Site icon Türkçe Malumatlar

Tedarik Zincirinde Bütünleşme

Tedarik Zincirinde Bütünleşme

Tedarik zincirinde bütünleşme, nihai ürünün üretilmesi, dağıtılması ve desteklenmesinde toplam başarım düzeyini optimize etmek için birlikte çalışan, müşteri ve tedarikçilerin oluşturduğu birlik olarak tanımlanabilir. Zincir içerisindeki bağımsız şirketler gönüllülük temeli içerisinde birbirilerine sadece güven, paylaşılan amaçlar ve belirli sözleşmelerle bağlı olmalarına rağmen bu bütünleşmede yer alan katılımcıları dikey olarak bütünleşmiş büyük bir örgütün bölümleri olarak düşünmek yararlı olacaktır.
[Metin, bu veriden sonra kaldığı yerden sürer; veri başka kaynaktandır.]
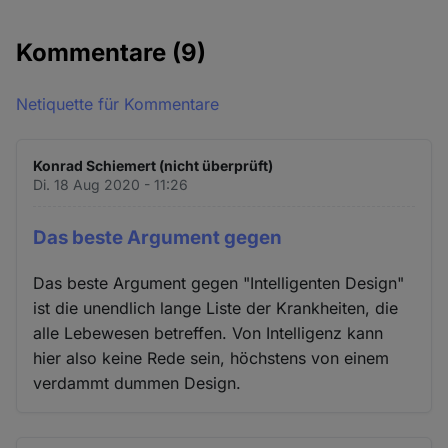
Kommentare
(9)
Netiquette für Kommentare
Konrad Schiemert (nicht überprüft)
Di. 18 Aug 2020 - 11:26
Das beste Argument gegen
Das beste Argument gegen "Intelligenten Design"
ist die unendlich lange Liste der Krankheiten, die
alle Lebewesen betreffen. Von Intelligenz kann
hier also keine Rede sein, höchstens von einem
verdammt dummen Design.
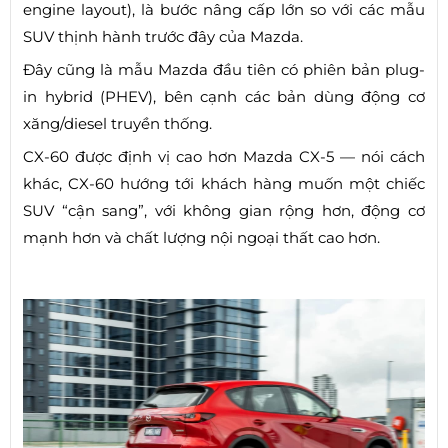
engine layout), là bước nâng cấp lớn so với các mẫu
SUV thịnh hành trước đây của Mazda.
Đây cũng là mẫu Mazda đầu tiên có phiên bản plug-
in hybrid (PHEV), bên cạnh các bản dùng động cơ
xăng/diesel truyền thống.
CX-60 được định vị cao hơn Mazda CX-5 — nói cách
khác, CX-60 hướng tới khách hàng muốn một chiếc
SUV “cận sang”, với không gian rộng hơn, động cơ
mạnh hơn và chất lượng nội ngoại thất cao hơn.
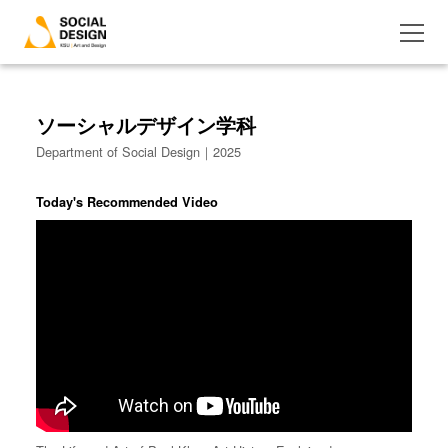
ソーシャルデザイン学科
Department of Social Design｜2025
Today's Recommended Video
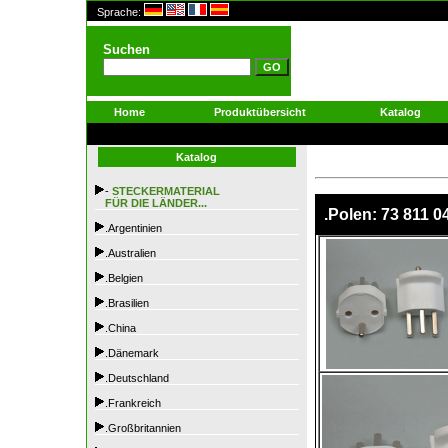
Sprache:
Suchen
Home
Produktübersicht
Katalog
Katalog
-
STECKERMATERIAL
FÜR DIE LÄNDER...
.Polen: 73 811 0
.Argentinien
.Australien
.Belgien
.Brasilien
.China
.Dänemark
.Deutschland
.Frankreich
.Großbritannien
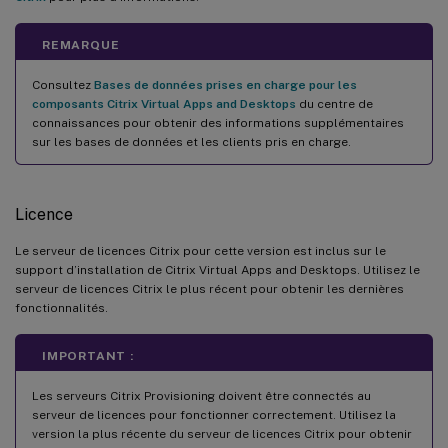
REMARQUE
Consultez
Bases de données prises en charge pour les
composants Citrix Virtual Apps and Desktops
du centre de
connaissances pour obtenir des informations supplémentaires
sur les bases de données et les clients pris en charge.
Licence
Le serveur de licences Citrix pour cette version est inclus sur le
support d’installation de Citrix Virtual Apps and Desktops. Utilisez le
serveur de licences Citrix le plus récent pour obtenir les dernières
fonctionnalités.
IMPORTANT :
Les serveurs Citrix Provisioning doivent être connectés au
serveur de licences pour fonctionner correctement. Utilisez la
version la plus récente du serveur de licences Citrix pour obtenir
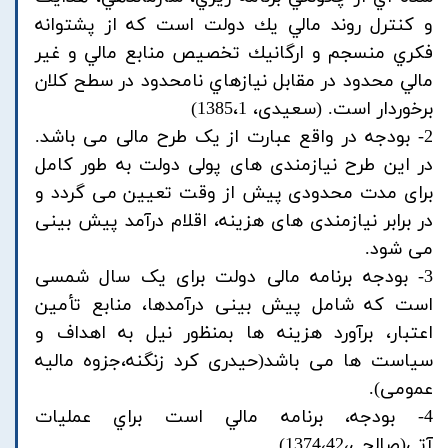
و كنترل روند مالي يك دولت است كه از پشتوانه
فكري منسجم و ارگانيك تخصيص منابع مالي و غير
مالي محدود در مقابل نيازهاي نامحدود در سطح كلان
برخوردار است. (سعیدی، 1385،1)
2- بودجه در واقع عبارت از یک طرح مالی می باشد.
در این طرح نیازمندی های پولی دولت به طور کامل
برای مدت محدودی پیش از وقت تعیین می گردد و
در برابر نیازمندی های هزینه، اقلام درآمد پیش بینی
می شود.
3- بودجه برنامه مالی دولت برای یک سال شمسی
است که شامل پیش بینی درآمدها، منابع تأمین
اعتبار، برآورد هزینه ها بمنظور نیل به اهداف و
سیاست ها می باشد(حیدری کرد زنگنه،جزوه مالیه
عمومی).
4- بودجه، برنامه مالي است براي عمليات
آتي(صالحي،1374،42)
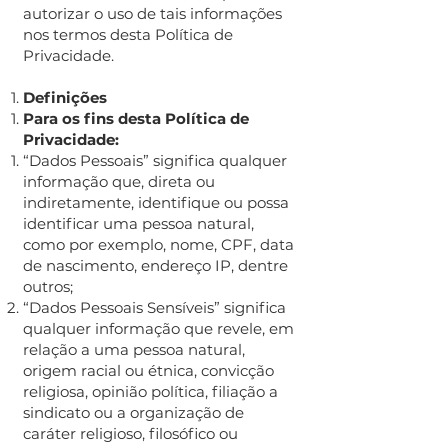
autorizar o uso de tais informações
nos termos desta Política de
Privacidade.
Definições
Para os fins desta Política de
Privacidade:
“Dados Pessoais” significa qualquer
informação que, direta ou
indiretamente, identifique ou possa
identificar uma pessoa natural,
como por exemplo, nome, CPF, data
de nascimento, endereço IP, dentre
outros;
“Dados Pessoais Sensíveis” significa
qualquer informação que revele, em
relação a uma pessoa natural,
origem racial ou étnica, convicção
religiosa, opinião política, filiação a
sindicato ou a organização de
caráter religioso, filosófico ou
Temelde ana şirkete hizmet veren bağımsız tedarikçiler sıklıkla çok sayıda müşterinin birbirine uymayan değişik talepleri ile karşı karşıya kalmaktadırlar. Bütün tedarik zincirleri bir dereceye kadar bütünleşiktirler. Bütünleşmeyi arttırmadaki amaçlardan bir tanesi, zincirin bütününün performansını optimize etmek için tedarik zincirinin ihtiyaçları konusunda her katılımcının ilgili kaynaklarının koordine edilmesi ve bunların üzerine odaklanılması gereğidir. Bütünleşme süreci disipline edilmiş yönetim uygulamaları, süreçler ve zincirin kilit fonksiyonlarının ve yeteneklerinin eşleştirilmesi ve olası iş fırsatları avantajlarından yararlanmayı sağlayacak teknolojileri gerekli kılmaktadır. Temel amaç, tüm katılımcılar için daha yüksek kar elde etme ve riski azaltmaktır. Bütünleşik tedarik zincirleri, tüm tarafların yoğun ve açık bir iletişimle ortaklık olarak karakterize edilen ve sürdürülebilir, uzun dönemli ilişki temeline dayanan bir biçimde ilişkilerden yararlanmalarını öngörür. Tedarik zinciri bütünleşmesi, sadece imalatçıların, müşterilerin ve tedarikçilerin ilişkilerini geliştirmek için birlikte çalıştıkları ve tüm katılımcıların zincirin tüm seviyelerindeki önemli eylemlerin farkında oldukları zaman yürütebilecek ve süreklilik gösterebilecek bir süreçtir.

Tedarik Zincirinde Bütünleşmeyi Arttıran Faktörler

Aşağıda sıralanan evrensel eğilimler ve güçler tedarik zincirindeki bütünleşmeyi arttıran faktörler olarak kabul edilir:

• Artan maliyet rekabeti: İçsel operasyonlarda elde edilen önemli gelişmeler imalatçıları tedarik zincirlerinde etkinliği ve sinerjiyi arttırarak maliyet azaltan yöntemleri bulmaya zorlamaktadır.

• Daha kısa ürün yaşam süresi: Örneğin kişisel bilgisayarlar bir yıldan daha az ömürlü olmakta ve model değişikliğinde yeni eğilim daha kısa yaşam süresine doğru gitmektedir.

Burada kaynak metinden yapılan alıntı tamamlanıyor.